Photo courtesy of Philstar.com / John Unson
COTABATO CITY — Leaders of two Moro fronts that have separate compacts with Malacañang and representatives of President Ferdinand Marcos Jr. broke bread and dined together in separate iftar banquets where they agreed to continue pushing the Mindanao peace process forward.
Iftar is the first meal after a daylong fast from food and drinks during the Islamic Ramadhan season, which started on March 12 and may possibly end by the second week of April based on the lunar Hijrah calendar.
Representatives of the Moro National Liberation Front, led by the chairman of its central committee, Bangsamoro Regional Labor Minister Muslimin Sema, Presidential Adviser on Peace Reconciliation and Unity Carlito Galvez Jr. and other state officials exchanged pledges to nurture the dividends of the Sept. 2, 1996 government-MNLF peace accord during an iftar gathering in Barangay Bago Enged, Datu Odin Sinsuat town in Maguindanao del Norte on Tuesday.

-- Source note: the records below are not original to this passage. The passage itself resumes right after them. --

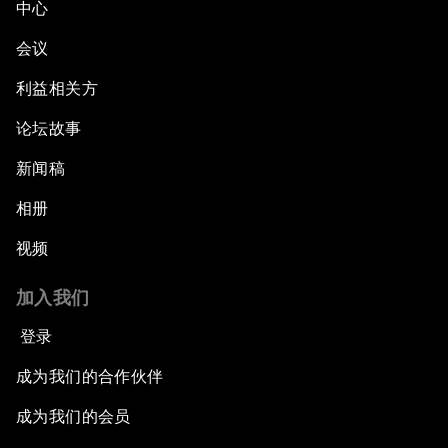
中心
会议
利益相关方
论坛故事
新闻稿
相册
视频
加入我们
登录
成为我们的合作伙伴
成为我们的会员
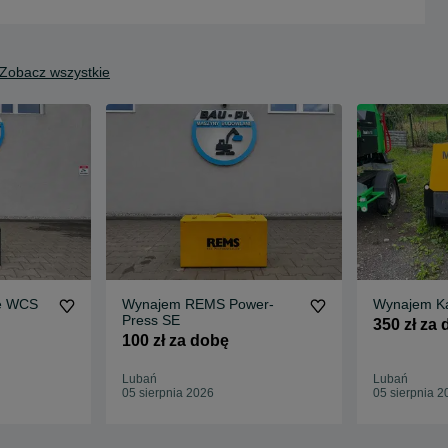
Zobacz wszystkie
e WCS
Wynajem REMS Power-
Wynajem K
Press SE
350 zł za
100 zł za dobę
Lubań
Lubań
05 sierpnia 2026
05 sierpnia 2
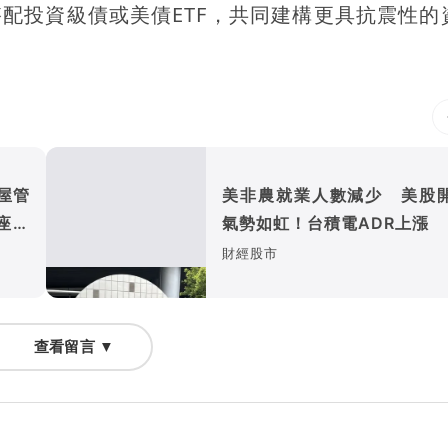
搭配投資級債或美債ETF，共同建構更具抗震性的
屋管
美非農就業人數減少 美股
座、
氣勢如虹！台積電ADR上漲
財經股市
查看留言 ▼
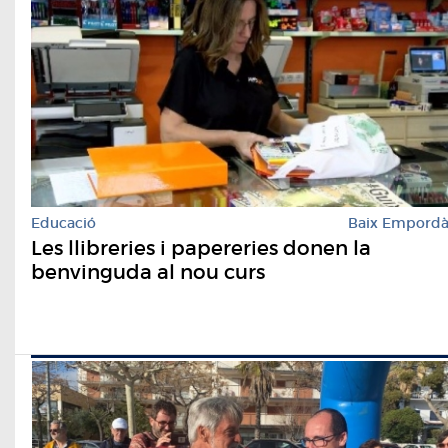
Educació
Baix Empord
Les llibreries i papereries donen la
benvinguda al nou curs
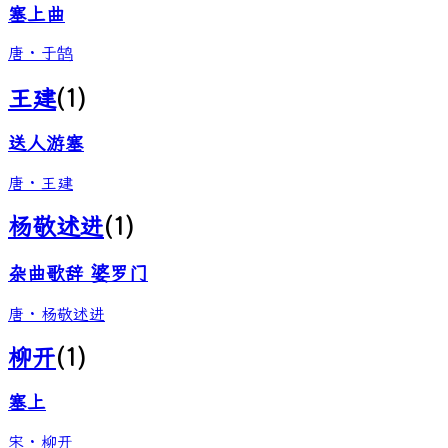
塞上曲
唐
·
于鹄
王建
(
1
)
送人游塞
唐
·
王建
杨敬述进
(
1
)
杂曲歌辞 婆罗门
唐
·
杨敬述进
柳开
(
1
)
塞上
宋
·
柳开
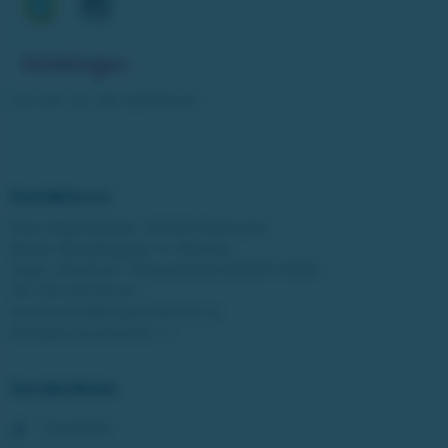
Läs mer om vårt spelansvar
Kontakta oss
Post: Miljonlotteriet, 435 83 Mölnlycke
Besök: Bergfotsgatan 4, Mölndal
Orgnr: Movendi / Miljonlotteriet 802001-5569
Tel:
031-338 28 20
kundcenter@miljonlotteriet.se
Kontakta kundcenter >>
Sociala länkar
Facebook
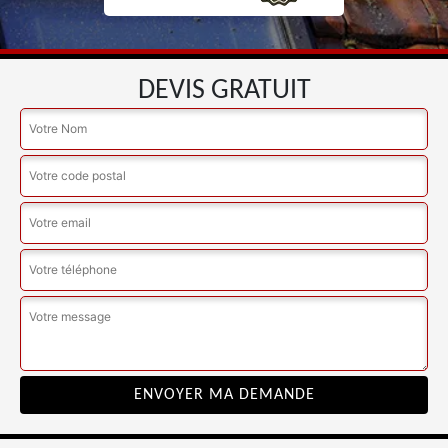
DEVIS GRATUIT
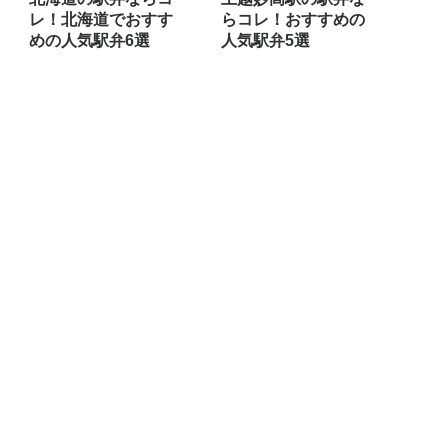
レ！北海道でおすす
らコレ！おすすめの
めの人気駅弁6選
人気駅弁5選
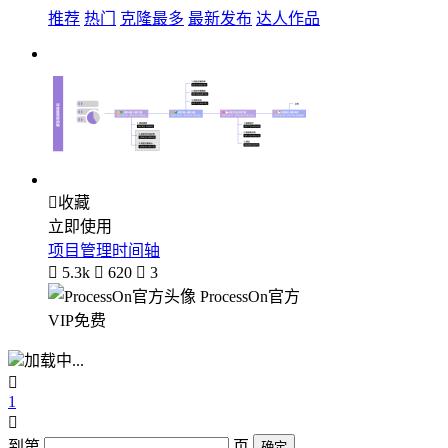
推荐
热门
克隆最多
最新发布
达人作品

收藏
立即使用
项目管理时间轴

5.3k

620

3
ProcessOn官方
VIP免费
加载中...

1

到第
页
确定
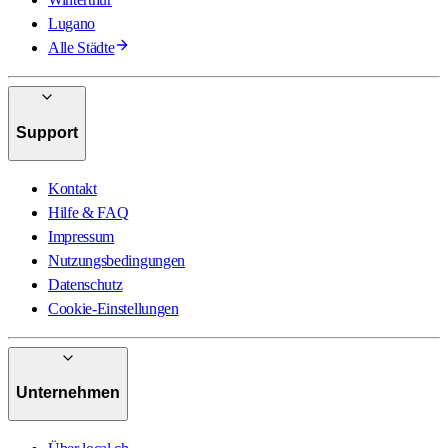
Lugano
Alle Städte
Support
Kontakt
Hilfe & FAQ
Impressum
Nutzungsbedingungen
Datenschutz
Cookie-Einstellungen
Unternehmen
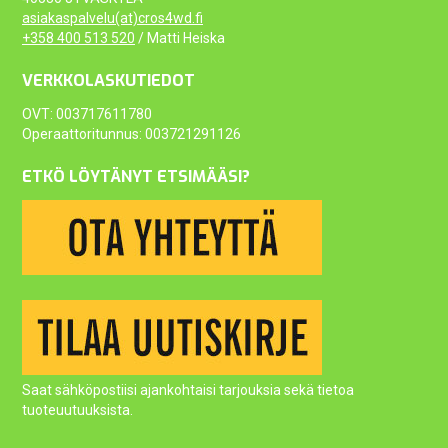
asiakaspalvelu(at)cros4wd.fi
+358 400 513 520
/ Matti Heiska
VERKKOLASKUTIEDOT
OVT: 003717611780
Operaattoritunnus: 003721291126
ETKÖ LÖYTÄNYT ETSIMÄÄSI?
Saat sähköpostiisi ajankohtaisi tarjouksia sekä tietoa
tuoteuutuuksista.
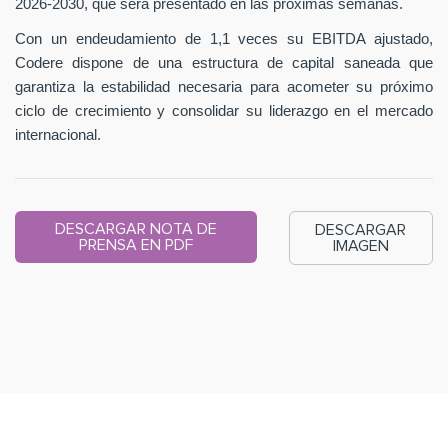
2026-2030, que será presentado en las próximas semanas.
Con un endeudamiento de 1,1 veces su EBITDA ajustado,
Codere dispone de una estructura de capital saneada que
garantiza la estabilidad necesaria para acometer su próximo
ciclo de crecimiento y consolidar su liderazgo en el mercado
internacional.
DESCARGAR NOTA DE
DESCARGAR
PRENSA EN PDF
IMAGEN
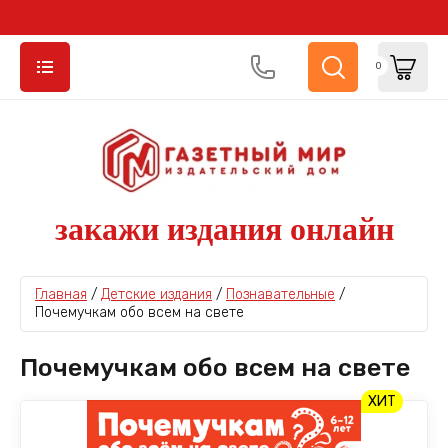
0
закажи издания онлайн
Главная
 / 
Детские издания
 / 
Познавательные
 / 
Почемучкам обо всем на свете
Почемучкам обо всем на свете
ХИТ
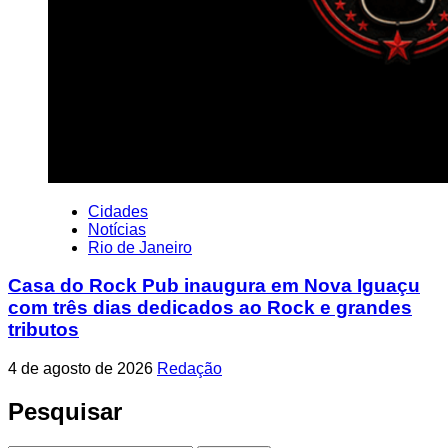
Cidades
Notícias
Rio de Janeiro
Casa do Rock Pub inaugura em Nova Iguaçu
com três dias dedicados ao Rock e grandes
tributos
4 de agosto de 2026
Redação
Pesquisar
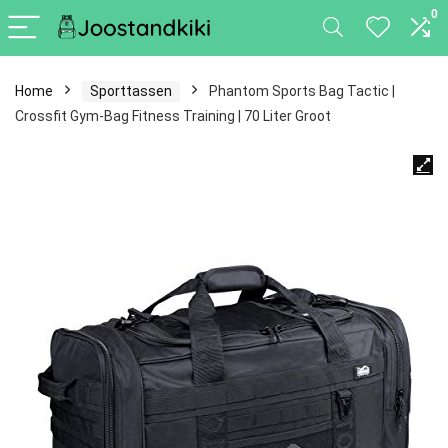
0
Home
Sporttassen
Phantom Sports Bag Tactic |
Crossfit Gym-Bag Fitness Training | 70 Liter Groot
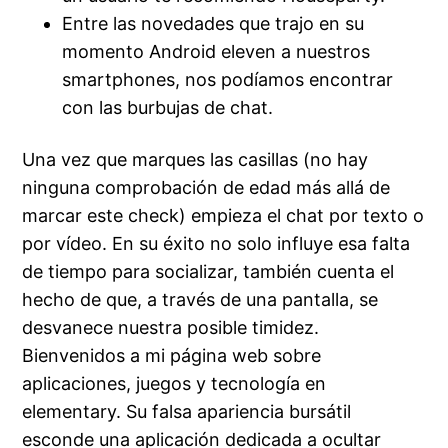
Entre las novedades que trajo en su
momento Android eleven a nuestros
smartphones, nos podíamos encontrar
con las burbujas de chat.
Una vez que marques las casillas (no hay
ninguna comprobación de edad más allá de
marcar este check) empieza el chat por texto o
por vídeo. En su éxito no solo influye esa falta
de tiempo para socializar, también cuenta el
hecho de que, a través de una pantalla, se
desvanece nuestra posible timidez.
Bienvenidos a mi página web sobre
aplicaciones, juegos y tecnología en
elementary. Su falsa apariencia bursátil
esconde una aplicación dedicada a ocultar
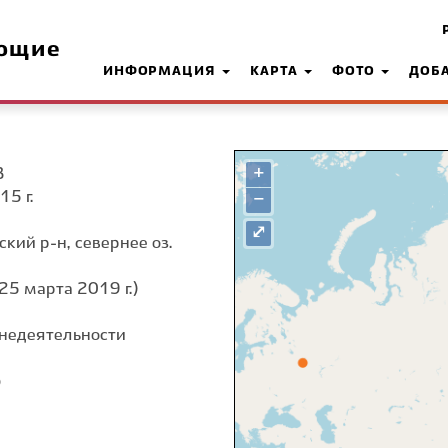
ющие
ИНФОРМАЦИЯ
КАРТА
ФОТО
ДОБ
+
З
15 г.
−
⤢
ский р-н, севернее оз.
25 марта 2019 г.)
недеятельности
о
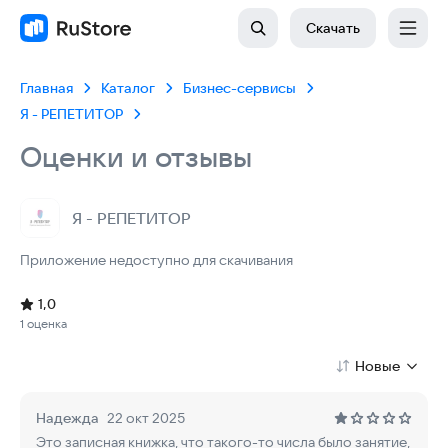
Скачать
Главная
Каталог
Бизнес-сервисы
Я - РЕПЕТИТОР
Оценки и отзывы
Я - РЕПЕТИТОР
Приложение недоступно для скачивания
Рейтинг: 1,0, 1 оценка
Скачиваний: до 1 тыс
Размер файла: 9.2 MB
Возрастное ограничение: 9.2 MB
1,0
1 оценка
Новые
Надежда
22 окт 2025
Это записная книжка, что такого-то числа было занятие,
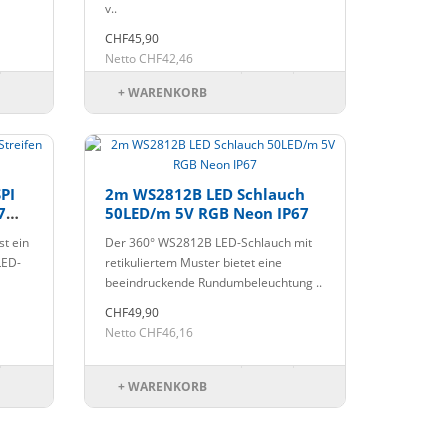
v..
CHF45,90
Netto CHF42,46
+ WARENKORB
PI
2m WS2812B LED Schlauch
7
50LED/m 5V RGB Neon IP67
t ein
Der 360° WS2812B LED-Schlauch mit
LED-
retikuliertem Muster bietet eine
beeindruckende Rundumbeleuchtung ..
CHF49,90
Netto CHF46,16
+ WARENKORB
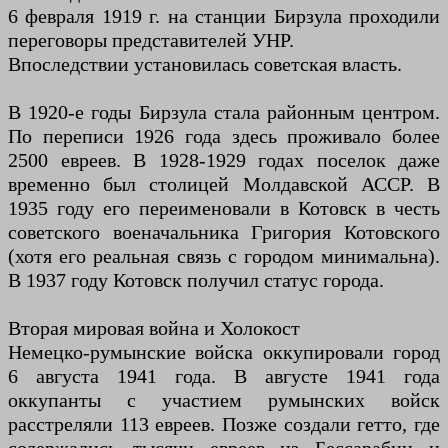
6 февраля 1919 г. на станции Бирзула проходили
переговоры представителей УНР.
Впоследствии установилась советская власть.
В 1920-е годы Бирзула стала районным центром.
По переписи 1926 года здесь проживало более
2500 евреев. В 1928-1929 годах поселок даже
временно был столицей Молдавской АССР. В
1935 году его переименовали в Котовск в честь
советского военачальника Григория Котовского
(хотя его реальная связь с городом минимальна).
В 1937 году Котовск получил статус города.
Вторая мировая война и Холокост
Немецко-румынские войска оккупировали город
6 августа 1941 года. В августе 1941 года
оккупанты с участием румынских войск
расстреляли 113 евреев. Позже создали гетто, где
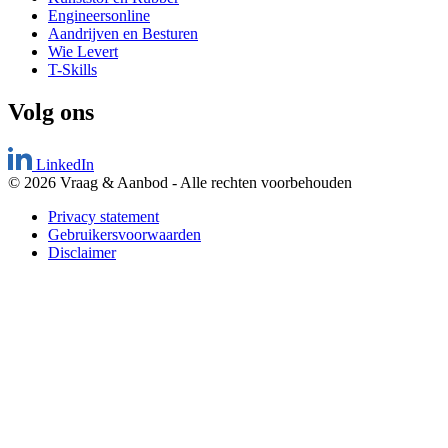
Engineersonline
Aandrijven en Besturen
Wie Levert
T-Skills
Volg ons
LinkedIn
© 2026 Vraag & Aanbod
-
Alle rechten voorbehouden
Privacy statement
Gebruikersvoorwaarden
Disclaimer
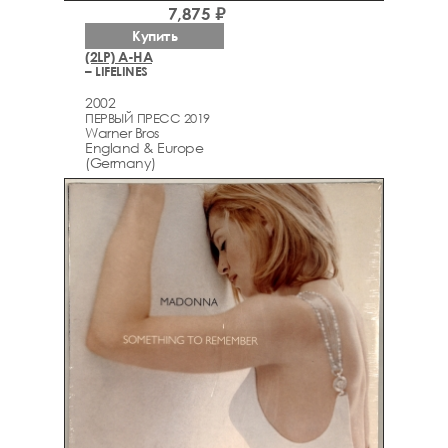
7,875 ₽
Купить
(2LP) A-HA
– LIFELINES
2002
ПЕРВЫЙ ПРЕСС 2019
Warner Bros
England & Europe
(Germany)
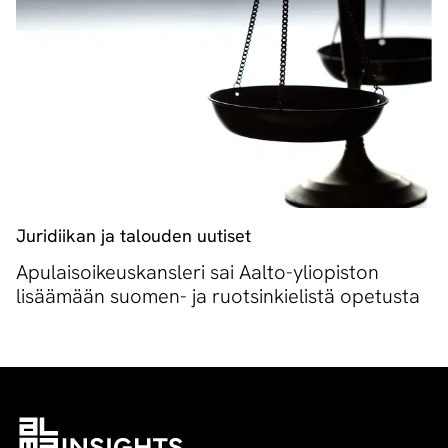
Juridiikan ja talouden uutiset
Apulaisoikeuskansleri sai Aalto-yliopiston
lisäämään suomen- ja ruotsinkielistä opetusta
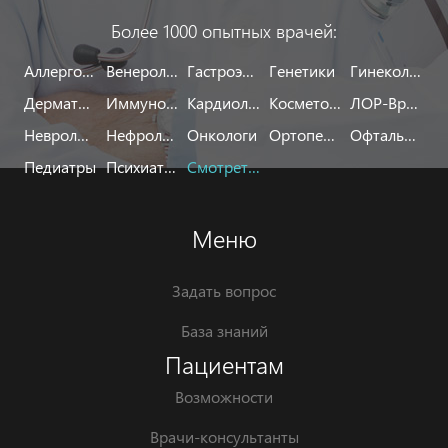
Более 1000 опытных врачей:
Аллергологи
Венерологи
Гастроэнтерологи
Генетики
Гинекологи
Дерматологи
Иммунологи
Кардиологи
Косметологи
ЛОР-Врачи
Неврологи
Нефрологи
Онкологи
Ортопеды
Офтальмологи
Педиатры
Психиатры
Смотреть все
Меню
Задать вопрос
База знаний
Пациентам
Возможности
Врачи-консультанты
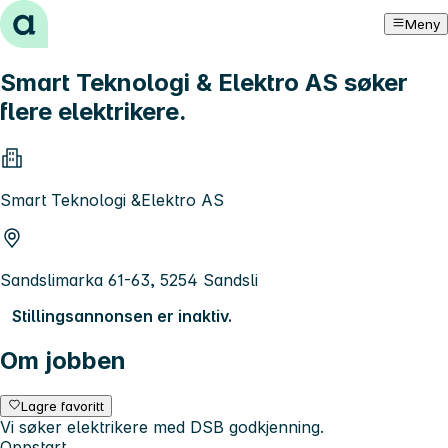
Hopp til innhold
Meny
Smart Teknologi & Elektro AS søker
flere elektrikere.
Smart Teknologi &Elektro AS
Sandslimarka 61-63, 5254 Sandsli
Stillingsannonsen er inaktiv.
Om jobben
Lagre favoritt
Vi søker elektrikere med DSB godkjenning.
Oppstart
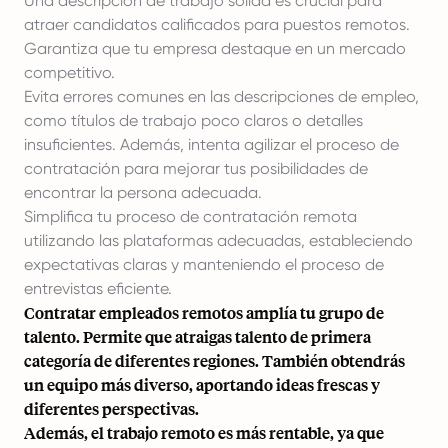
Una descripción de trabajo sólida es crucial para
atraer candidatos calificados para puestos remotos.
Garantiza que tu empresa destaque en un mercado
competitivo.
Evita errores comunes en las descripciones de empleo,
como títulos de trabajo poco claros o detalles
insuficientes. Además, intenta agilizar el proceso de
contratación para mejorar tus posibilidades de
encontrar la persona adecuada.
Simplifica tu proceso de contratación remota
utilizando las plataformas adecuadas, estableciendo
expectativas claras y manteniendo el proceso de
entrevistas eficiente.
Contratar empleados remotos amplía tu grupo de
talento. Permite que
atraigas talento de primera
categoría
de diferentes regiones. También obtendrás
un equipo más diverso, aportando ideas frescas y
diferentes perspectivas.
Además, el trabajo remoto es más rentable, ya que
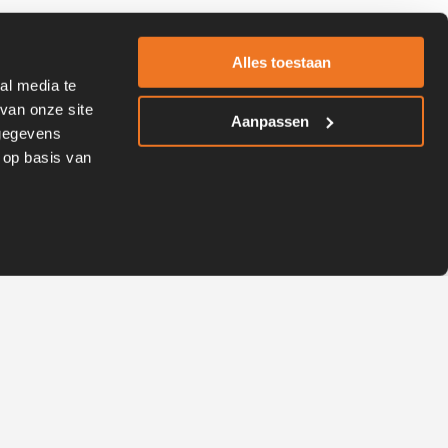
Alles toestaan
al media te
van onze site
Aanpassen
 gegevens
 op basis van
Contact us
Open
chaty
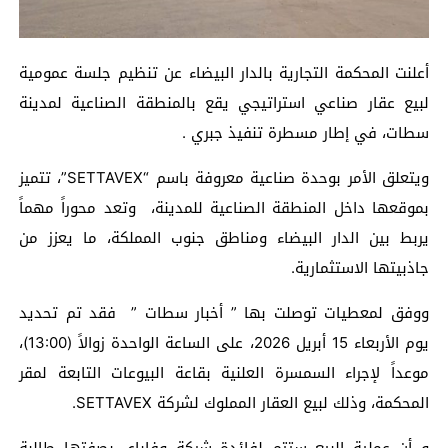
أعلنت المحكمة التجارية بالدار البيضاء عن تنظيم جلسة عمومية
لبيع عقار صناعي استراتيجي يقع بالمنطقة الصناعية لمدينة
سطات، في إطار مسطرة تنفيذ جبري .
ويتعلق الأمر بوحدة صناعية معروفة باسم “SETTAVEX”، تتميز
بموقعها داخل المنطقة الصناعية للمدينة، وتعد محوراً مهماً
يربط بين الدار البيضاء ومناطق جنوب المملكة، ما يعزز من
جاذبيتها الاستثمارية.
ووفق لمعطيات توصلت بها ” أخبار سطات ” فقد تم تحديد
يوم الأربعاء 15 أبريل 2026، على الساعة الواحدة زوالاً (13:00)،
موعداً لإجراء السمسرة العلنية بقاعة البيوعات التابعة لمقر
المحكمة، وذلك لبيع العقار المملوك لشركة SETTAVEX.
و أن عملية البيع ستتم لفائدة شركة وفاباي بصفتها طالبة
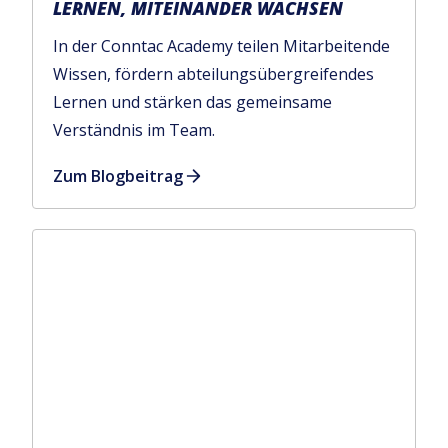
LERNEN, MITEINANDER WACHSEN
In der Conntac Academy teilen Mitarbeitende
Wissen, fördern abteilungsübergreifendes
Lernen und stärken das gemeinsame
Verständnis im Team.
Zum Blogbeitrag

“That was a very cordial gathering, something so essential to the joint peace initiatives of the MNLF and the national government,” Sema said on Thursday.
The MNLF and the Moro Islamic Liberation Front, whose figurehead, Ahod Balawag Ebrahim, is an appointed chief minister of the Bangsamoro Autonomous Region in Muslim Mindanao, are managing the now four-year BARMM government, a product of two decades of peace talks between the government and the MILF.
The MNLF also has representatives in the 80-seat interim BARMM parliament besides those at the helm of other ministries and support agencies under Ebrahim’s office.
Galvez said he was impressed by the cordiality of Sema and other MNLF officials who treated him like a family member and not an outside guest during their iftar gathering in Camp Ebrahim Sema in Barangay Bago Enged.
“I deeply felt their commitment to keep the Mindanao peace process going and their zeal to sustain the gains of the peace agreement between the government and the Moro National Liberation Front,” Galvez told reporters here on Thursday morning.
Galvez and his companions also dined together with MILF officials, led by Ebrahim, in a separate iftar engagement on Wednesday in Barangay Gambar in Kabuntalan, Maguindanao del Norte.
Peace talks between the government and the MILF began Jan. 7, 1997 and ended on March 27, 2014 with the crafting by both sides of the Comprehensive Agreement on Bangsamoro that paved the way for the replacement in 2019 via a referendum of the then 27-year Autonomous Region in Muslim Mindanao with a more empowered BARMM.
Ebrahim and two senior members of the MILF’s central committee, Abdulrauf Macacua, who is governor of Maguindanao del Norte province and BARMM Education Minister Muhaquer Iqbal, separately assured Galvez of their group’s religious compliance with its peace accord with Malacañang during the iftar event in Barangay Gambar.
“Our two separate iftar activities with leaders of the MILF and the MNLF were both very fruitful,” Galvez said.